A former banker, he is known for his investments in start-ups in AI, cryptocurrencies, and prediction-market platforms. This has raised concerns about potential conflicts of interest. The Fed's rules prohibit its officials from holding big stakes in cryptocurrencies, so Warsh has said he will sell shares in about 60 private investments if he becomes chair. Still, some fear that monetary policy under him could tilt too heavily towards the market, placing greater emphasis on financial asset valuations than on the Fed's historic mandates of maximum employment and price stability.

Warsh will have to balance Trump's confidence (who chose him) with the need to reassure financial markets anxious about the politicisation of the Federal Reserve, whose independence is the cornerstone of the stability of the dollar and the global economy.
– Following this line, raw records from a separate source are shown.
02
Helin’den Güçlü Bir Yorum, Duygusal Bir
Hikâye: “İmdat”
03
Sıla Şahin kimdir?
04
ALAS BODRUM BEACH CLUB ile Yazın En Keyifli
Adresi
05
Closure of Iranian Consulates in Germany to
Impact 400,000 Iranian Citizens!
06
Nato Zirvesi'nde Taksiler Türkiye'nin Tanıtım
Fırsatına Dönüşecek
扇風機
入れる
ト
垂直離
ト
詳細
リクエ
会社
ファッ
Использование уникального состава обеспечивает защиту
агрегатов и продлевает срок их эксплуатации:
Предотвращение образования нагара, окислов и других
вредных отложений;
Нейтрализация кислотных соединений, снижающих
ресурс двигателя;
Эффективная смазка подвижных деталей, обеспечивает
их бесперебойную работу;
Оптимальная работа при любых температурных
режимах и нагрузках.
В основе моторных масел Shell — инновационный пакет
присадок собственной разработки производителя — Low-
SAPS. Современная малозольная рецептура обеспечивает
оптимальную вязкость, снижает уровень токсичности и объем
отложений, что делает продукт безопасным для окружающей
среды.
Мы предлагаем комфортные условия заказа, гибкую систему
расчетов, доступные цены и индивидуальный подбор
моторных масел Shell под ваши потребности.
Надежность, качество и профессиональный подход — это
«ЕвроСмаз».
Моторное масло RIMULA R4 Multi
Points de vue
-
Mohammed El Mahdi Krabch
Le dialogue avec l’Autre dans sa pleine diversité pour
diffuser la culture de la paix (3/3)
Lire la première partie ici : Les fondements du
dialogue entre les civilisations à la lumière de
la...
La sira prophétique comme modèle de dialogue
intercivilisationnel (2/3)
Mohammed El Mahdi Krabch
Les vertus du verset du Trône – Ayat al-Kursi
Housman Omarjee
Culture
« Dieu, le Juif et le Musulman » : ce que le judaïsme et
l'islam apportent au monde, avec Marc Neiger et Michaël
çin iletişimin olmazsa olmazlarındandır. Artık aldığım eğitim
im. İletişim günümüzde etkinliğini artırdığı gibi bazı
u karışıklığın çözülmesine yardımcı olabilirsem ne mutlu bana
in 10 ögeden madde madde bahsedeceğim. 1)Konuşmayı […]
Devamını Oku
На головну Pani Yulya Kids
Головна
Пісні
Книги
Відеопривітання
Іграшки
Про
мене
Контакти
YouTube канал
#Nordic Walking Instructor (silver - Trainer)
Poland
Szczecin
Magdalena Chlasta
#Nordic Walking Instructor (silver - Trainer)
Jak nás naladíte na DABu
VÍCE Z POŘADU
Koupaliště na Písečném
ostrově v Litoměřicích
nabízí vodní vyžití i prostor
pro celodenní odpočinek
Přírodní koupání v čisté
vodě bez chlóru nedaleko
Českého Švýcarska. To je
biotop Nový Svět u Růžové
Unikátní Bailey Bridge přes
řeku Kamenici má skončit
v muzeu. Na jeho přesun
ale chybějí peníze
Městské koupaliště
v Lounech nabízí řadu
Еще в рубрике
Concerns about that independence could trigger sharp market volatility.

Angela Weiss/AFP
Stock markets reacted to an uptick in US inflation, suggesting that President Donald Trump's tariffs were impacting the American economy.

Two approaches

Warsh will also have to choose between two strategic approaches to the institution: fiscal dominance (under which monetary policy adapts to fiscal policy) and monetary dominance (under which monetary policy guides the economy). This debate opens onto a wider argument about the substance of democracy.
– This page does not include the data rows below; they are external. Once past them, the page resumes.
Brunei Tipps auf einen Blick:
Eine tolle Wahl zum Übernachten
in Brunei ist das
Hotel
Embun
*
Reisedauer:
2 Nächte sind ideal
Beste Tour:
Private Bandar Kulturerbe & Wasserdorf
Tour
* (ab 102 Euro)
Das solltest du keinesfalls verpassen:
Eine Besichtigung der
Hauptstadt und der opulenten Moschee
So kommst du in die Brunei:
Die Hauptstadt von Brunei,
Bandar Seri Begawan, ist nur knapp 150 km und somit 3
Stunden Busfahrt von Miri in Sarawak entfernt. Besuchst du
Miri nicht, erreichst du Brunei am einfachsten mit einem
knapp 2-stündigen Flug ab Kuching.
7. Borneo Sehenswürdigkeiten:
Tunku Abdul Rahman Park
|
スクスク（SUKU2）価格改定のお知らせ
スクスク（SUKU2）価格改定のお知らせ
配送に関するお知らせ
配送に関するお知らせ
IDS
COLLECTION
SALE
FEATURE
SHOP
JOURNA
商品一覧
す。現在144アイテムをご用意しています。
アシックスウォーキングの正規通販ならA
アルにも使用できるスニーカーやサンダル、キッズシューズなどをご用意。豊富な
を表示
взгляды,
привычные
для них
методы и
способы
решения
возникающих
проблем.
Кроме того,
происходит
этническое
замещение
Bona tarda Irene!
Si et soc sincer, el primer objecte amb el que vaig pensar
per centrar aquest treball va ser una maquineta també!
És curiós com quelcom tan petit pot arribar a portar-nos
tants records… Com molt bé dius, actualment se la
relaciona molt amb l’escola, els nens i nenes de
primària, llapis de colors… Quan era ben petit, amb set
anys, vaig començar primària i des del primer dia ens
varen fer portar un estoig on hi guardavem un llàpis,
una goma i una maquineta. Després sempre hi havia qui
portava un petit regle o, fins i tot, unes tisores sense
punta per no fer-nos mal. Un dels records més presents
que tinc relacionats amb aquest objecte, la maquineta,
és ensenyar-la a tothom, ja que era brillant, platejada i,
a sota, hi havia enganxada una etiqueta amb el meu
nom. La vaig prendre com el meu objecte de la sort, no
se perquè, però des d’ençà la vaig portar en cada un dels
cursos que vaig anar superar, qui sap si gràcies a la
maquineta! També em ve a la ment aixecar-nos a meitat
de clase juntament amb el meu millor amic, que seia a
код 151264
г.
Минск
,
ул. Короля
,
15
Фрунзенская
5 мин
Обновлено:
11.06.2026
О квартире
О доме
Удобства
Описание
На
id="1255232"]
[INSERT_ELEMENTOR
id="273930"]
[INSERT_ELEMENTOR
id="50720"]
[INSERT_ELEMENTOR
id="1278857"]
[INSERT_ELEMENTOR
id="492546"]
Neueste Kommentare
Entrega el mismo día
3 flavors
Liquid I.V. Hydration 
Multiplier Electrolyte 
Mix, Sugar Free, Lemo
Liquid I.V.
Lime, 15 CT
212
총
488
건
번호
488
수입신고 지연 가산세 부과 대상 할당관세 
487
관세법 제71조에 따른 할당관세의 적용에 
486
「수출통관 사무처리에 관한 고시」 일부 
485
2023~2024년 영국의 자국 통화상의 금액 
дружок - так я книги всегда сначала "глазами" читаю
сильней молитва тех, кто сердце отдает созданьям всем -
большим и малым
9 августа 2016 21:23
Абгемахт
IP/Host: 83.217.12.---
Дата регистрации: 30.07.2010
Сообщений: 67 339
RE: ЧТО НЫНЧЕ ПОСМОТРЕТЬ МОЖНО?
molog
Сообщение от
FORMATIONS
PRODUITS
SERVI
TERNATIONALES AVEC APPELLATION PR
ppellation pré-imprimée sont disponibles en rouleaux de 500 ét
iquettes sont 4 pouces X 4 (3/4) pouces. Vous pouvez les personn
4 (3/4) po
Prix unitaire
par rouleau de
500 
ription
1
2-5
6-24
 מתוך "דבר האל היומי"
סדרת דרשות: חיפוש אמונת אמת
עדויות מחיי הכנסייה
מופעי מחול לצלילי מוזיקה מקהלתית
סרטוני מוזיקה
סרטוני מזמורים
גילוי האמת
Some think that the granting of monetary policy (and therefore monetary dominance) to an unelected body equates to a theft of democracy. Others see the contested arrangement as preferable to 'leaving the cream bowl in the care of the cat'—even when that cat has democratic legitimacy, to borrow the phrase attributed to the economist Friedrich Hayek.
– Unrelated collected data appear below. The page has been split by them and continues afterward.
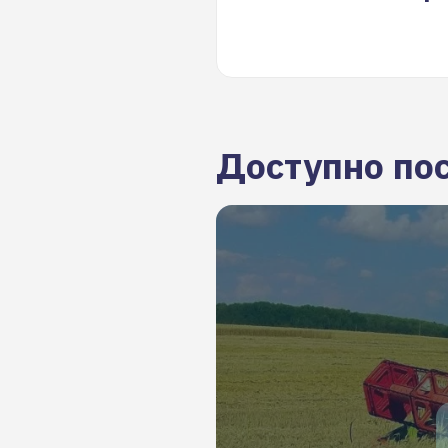
Доступно по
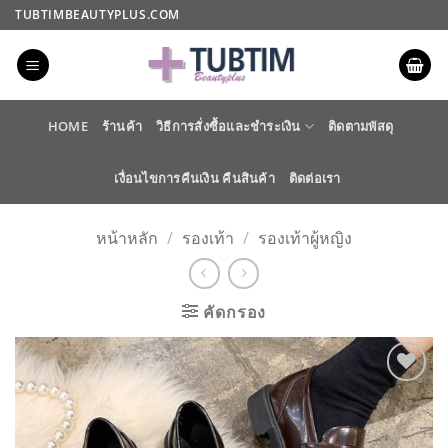
ข้าม
TUBTIMBEAUTYPLUS.COM
ไป
ยัง
เนื้อหา
HOME
ร้านค้า
วิธีการสั่งซื้อและชำระเงิน
ติดตามพัสดุ
เงื่อนไขการคืนเงิน คืนสินค้า
ติดต่อเรา
หน้าหลัก
/
รองเท้า
/
รองเท้าผู้หญิง
คัดกรอง
ADD TO
WISHLIST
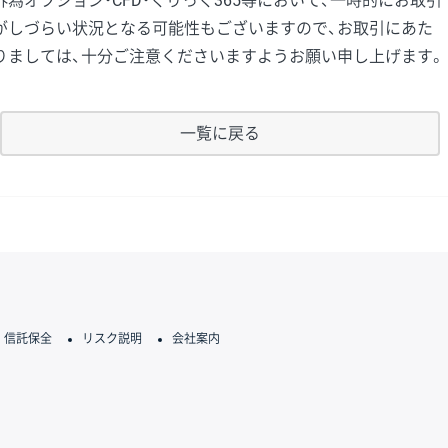
外為オプション・CFD・くりっく365等において、一時的にお取引
がしづらい状況となる可能性もございますので、お取引にあた
りましては、十分ご注意くださいますようお願い申し上げます。
一覧に戻る
信託保全
リスク説明
会社案内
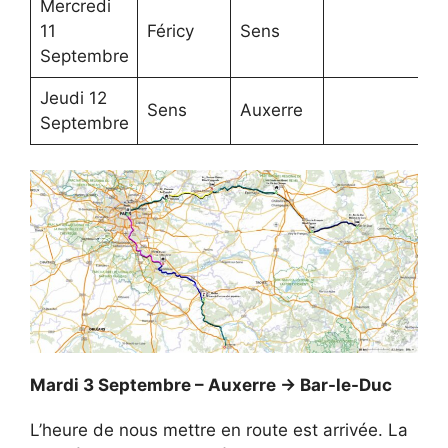
Mercredi
8
11
Féricy
Sens
k
Septembre
Jeudi 12
7
Sens
Auxerre
Septembre
k
Mardi 3 Septembre – Auxerre -> Bar-le-Duc
L’heure de nous mettre en route est arrivée. La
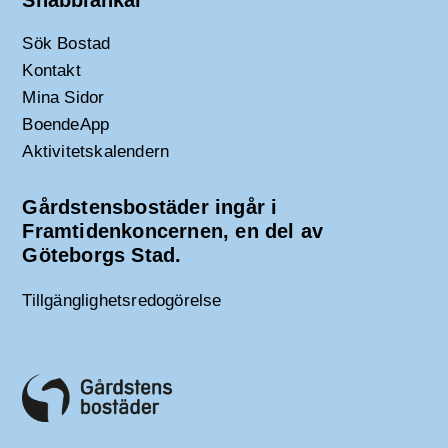
Snabblänkar
Sök Bostad
Kontakt
Mina Sidor
BoendeApp
Aktivitetskalendern
Gårdstensbostäder ingår i
Framtidenkoncernen, en del av
Göteborgs Stad.
Tillgänglighetsredogörelse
On his own, Warsh cannot to alter monetary policy as radically as he might like. He is first among equals on the Federal Open Market Committee, whose approval is required for any such change. His adoption of an accommodative policy is likely to meet resistance from other members. If, on assuming the chair, he was to call for a big cut in interest rates to stimulate growth and protect jobs, he may lose the support of members who prefer to keep rates where they are to avoid fuelling further inflation.

It is unclear whether Warsh could get consensus for his ambition to make a substantial reduction in the Fed's balance sheet

Conditions have deteriorated markedly since the Middle East crisis, with inflation reaching 3.3% in March, its highest level in two years and well beyond the Fed's 2% target. It is also unclear whether Warsh could get consensus for his ambition to make a substantial reduction in the Fed's balance sheet. Given the recent strains in bond markets, prudence would argue for moving more slowly.

Sombre warning

Finally, Warsh will urgently need to devise credible plans to confront the weakness and stagnation now taking hold in the credit sector, a situation that JPMorgan chairman Jamie Dimon has sombrely warned is "much worse than some people imagine".

It is not certain that Warsh will follow Trump's preferred course of cutting interest rates, on which basis he was nominated. Warsh's restrictive instincts may kick in, prioritising the prevention of runaway inflation over jobs in times of crisis. If inflation remains close to 3%, appeasing Trump will become secondary.